To determine BM dependence on texture information, a generalized linear regression model (GLM) was created to predict the output of each BM individually where each model uses all 54 TMs on the unblurred images as predictor variables, thus each TM has 400 observations. Separate models were created for the CLB, BDZ-1, and BDZ-2 image sets. The model can be represented as

$$\mathbf{BM}=\sum _{i=1}^{54}{\mathbf{TM}}_{\mathbf{i}}(\mathbf{I}),$$ (1)

where $\mathbf{BM}$ represents an individual BM and ${\mathbf{TM}}_{\mathbf{i}}(\mathrm{I})$ represents the output of one of the 54 TMs used on an individual image $\mathbf{I}$. A BM’s dependence on any particular texture information in an image was determined by variables in the GLM having coefficients that are significantly non-zero. The adjusted $R^2$ values for the models are also reported.

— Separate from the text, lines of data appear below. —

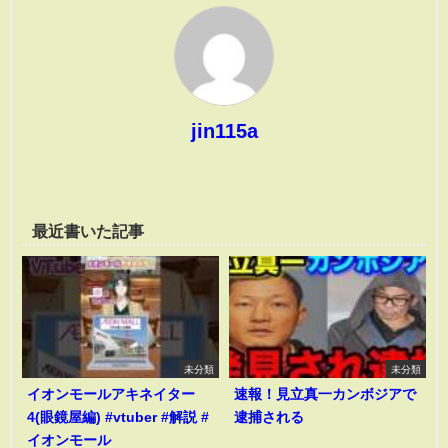
jin115a
最近書いた記事
未分類
未分類
イオンモールアキネイター
速報！見立真一カンボジアで
4(眼鏡屋編) #vtuber #解説 #
逮捕される
イオンモール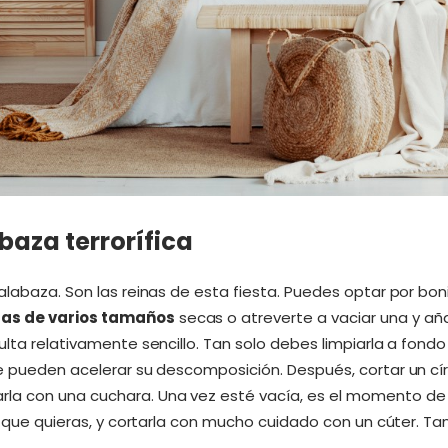
baza terrorífica
calabaza. Son las reinas de esta fiesta. Puedes optar por bo
zas de varios tamaños
secas o atreverte a vaciar una y añad
ulta relativamente sencillo. Tan solo debes limpiarla a fondo
e pueden acelerar su descomposición. Después, cortar un círc
la con una cuchara. Una vez esté vacía, es el momento de p
ca que quieras, y cortarla con mucho cuidado con un cúter. Ta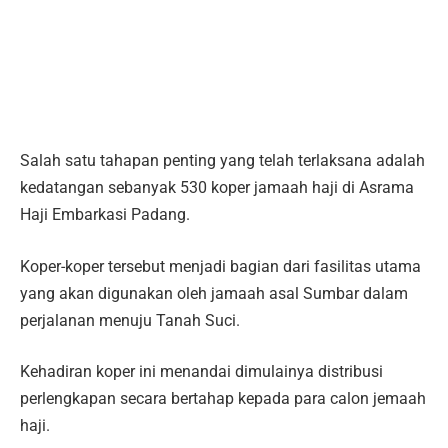
Salah satu tahapan penting yang telah terlaksana adalah
kedatangan sebanyak 530 koper jamaah haji di Asrama
Haji Embarkasi Padang.
Koper-koper tersebut menjadi bagian dari fasilitas utama
yang akan digunakan oleh jamaah asal Sumbar dalam
perjalanan menuju Tanah Suci.
Kehadiran koper ini menandai dimulainya distribusi
perlengkapan secara bertahap kepada para calon jemaah
haji.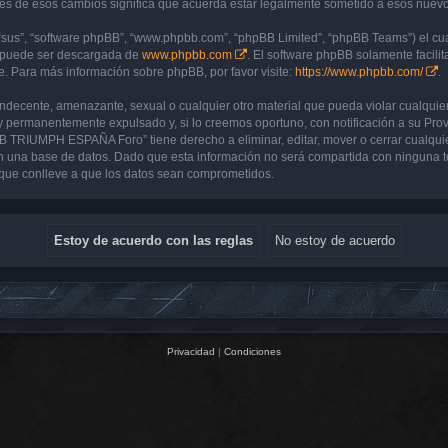
de esos cambios significa que acuerda estar legalmente sometido a esos nuevos 
“sus”, “software phpBB”, “www.phpbb.com”, “phpBB Limited”, “phpBB Teams”) el cual
y puede ser descargada de
www.phpbb.com
. El software phpBB solamente facilit
 Para más información sobre phpBB, por favor visite:
https://www.phpbb.com/
.
 indecente, amenazante, sexual o cualquier otro material que pueda violar cualq
 permanentemente expulsado y, si lo creemos oportuno, con notificación a su Prove
UB TRIUMPH ESPAÑA Foro” tiene derecho a eliminar, editar, mover o cerrar cualq
 una base de datos. Dado que esta información no será compartida con ninguna 
que conlleve a que los datos sean comprometidos.
Privacidad
|
Condiciones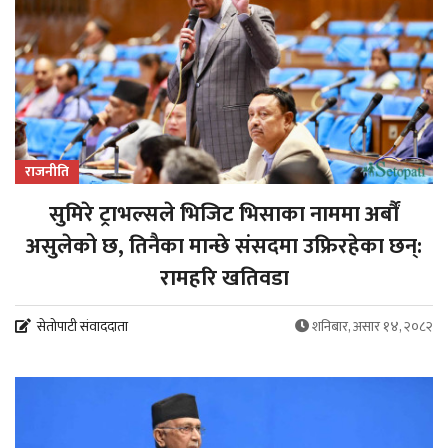
राजनीति
सुमिरे ट्राभल्सले भिजिट भिसाका नाममा अर्बौं
असुलेको छ, तिनैका मान्छे संसदमा उफ्रिरहेका छन्:
रामहरि खतिवडा
सेतोपाटी संवाददाता
शनिबार, असार १४, २०८२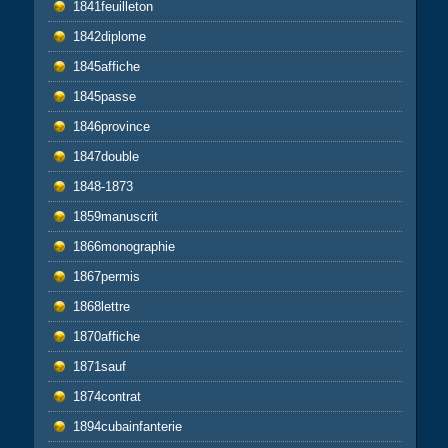
1841feuilleton
1842diplome
1845affiche
1845passe
1846province
1847double
1848-1873
1859manuscrit
1866monographie
1867permis
1868lettre
1870affiche
1871sauf
1874contrat
1894cubainfanterie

A sensitivity analysis was performed on all of the 31 linear models. All predictor variables (TMs) were held constant at their mean value except for one TM that was varied across its 400 values, generating 400 responses. This was repeated for all 54 TMs across all 31 linear models. The sensitivity measure was defined as the ratio of the standard deviation of the response variables (BM) to the standard deviation of the corresponding varied TM.

To refine our results and obtain a better understanding of the effect that certain textural information has on the output of various BMs, we created a second set of linear models in which each GLM contained a subset of the original measurement variables. Only variables from the 31 original linear models that had significantly non-zero coefficients across all three datasets were used to create the reduced linear models. Thus, each of the reduced linear models contains a unique and reduced set of TMs to generate it. These reduced linear models were generated again to predict the output of each BM on the unblurred images and on all three datasets separately. The adjusted $R^2$ values of these reduced linear models are also reported.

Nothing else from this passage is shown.